PROBLEM TO WORK ON - All that is needed is each line of the entries holding the word "comments", copied as it stands.

(Records excerpted from a collection)

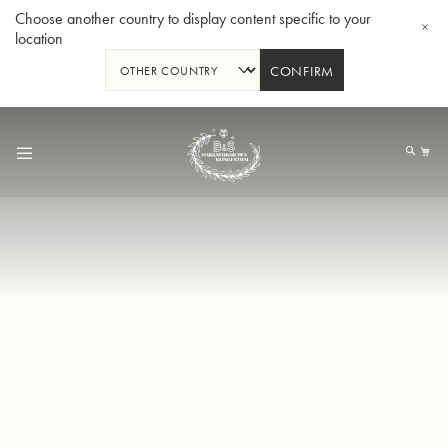
Choose another country to display content specific to your
location
CONFIRM
Skip
to
My
Content
BBb-Tuba GR55 - Lacquer
BBb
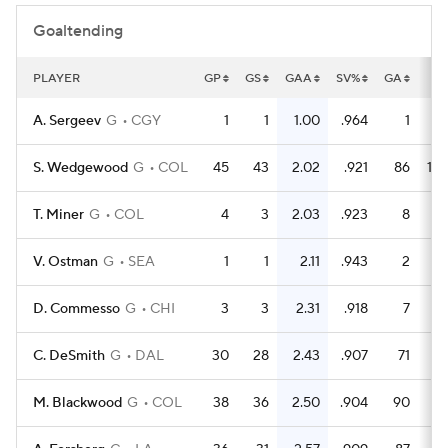
Goaltending
PLAYER
GP
GS
GAA
SV%
GA
S
A. Sergeev
G
CGY
1
1
1.00
.964
1
S. Wedgewood
G
COL
45
43
2.02
.921
86
10
T. Miner
G
COL
4
3
2.03
.923
8
1
V. Ostman
G
SEA
1
1
2.11
.943
2
D. Commesso
G
CHI
3
3
2.31
.918
7
C. DeSmith
G
DAL
30
28
2.43
.907
71
7
M. Blackwood
G
COL
38
36
2.50
.904
90
9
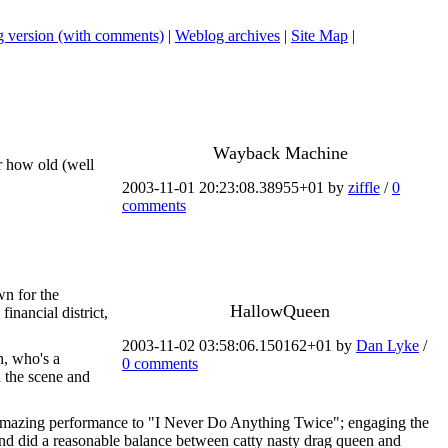
 version (with comments)
|
Weblog archives
|
Site Map
|
Wayback Machine
r how old (well
2003-11-01 20:23:08.38955+01 by
ziffle
/
0
comments
wn for the
HallowQueen
financial district,
2003-11-02 03:58:06.150162+01 by
Dan Lyke
/
n, who's a
0 comments
h the scene and
amazing performance to "I Never Do Anything Twice"; engaging the
s and did a reasonable balance between catty nasty drag queen and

OUTPUT OF THE TASK -
 version (with comments)
comments
0 comments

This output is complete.